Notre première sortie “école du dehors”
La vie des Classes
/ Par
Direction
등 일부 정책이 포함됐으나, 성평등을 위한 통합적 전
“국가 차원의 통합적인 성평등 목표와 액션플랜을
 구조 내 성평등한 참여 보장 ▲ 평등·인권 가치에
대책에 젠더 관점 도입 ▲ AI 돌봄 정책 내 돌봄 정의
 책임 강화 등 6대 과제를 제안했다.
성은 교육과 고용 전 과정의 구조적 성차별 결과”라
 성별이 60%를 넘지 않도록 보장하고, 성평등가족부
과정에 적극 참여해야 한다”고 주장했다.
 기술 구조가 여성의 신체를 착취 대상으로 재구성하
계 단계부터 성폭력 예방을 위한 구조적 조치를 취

#### [Directions for this task]
Copy out the full listing exactly.

#### [Answer space]
Notre première sortie “école du dehors”
La vie des Classes
/ Par
Direction
등 일부 정책이 포함됐으나, 성평등을 위한 통합적 전
“국가 차원의 통합적인 성평등 목표와 액션플랜을
 구조 내 성평등한 참여 보장 ▲ 평등·인권 가치에
대책에 젠더 관점 도입 ▲ AI 돌봄 정책 내 돌봄 정의
 책임 강화 등 6대 과제를 제안했다.
성은 교육과 고용 전 과정의 구조적 성차별 결과”라
 성별이 60%를 넘지 않도록 보장하고, 성평등가족부
과정에 적극 참여해야 한다”고 주장했다.
 기술 구조가 여성의 신체를 착취 대상으로 재구성하
계 단계부터 성폭력 예방을 위한 구조적 조치를 취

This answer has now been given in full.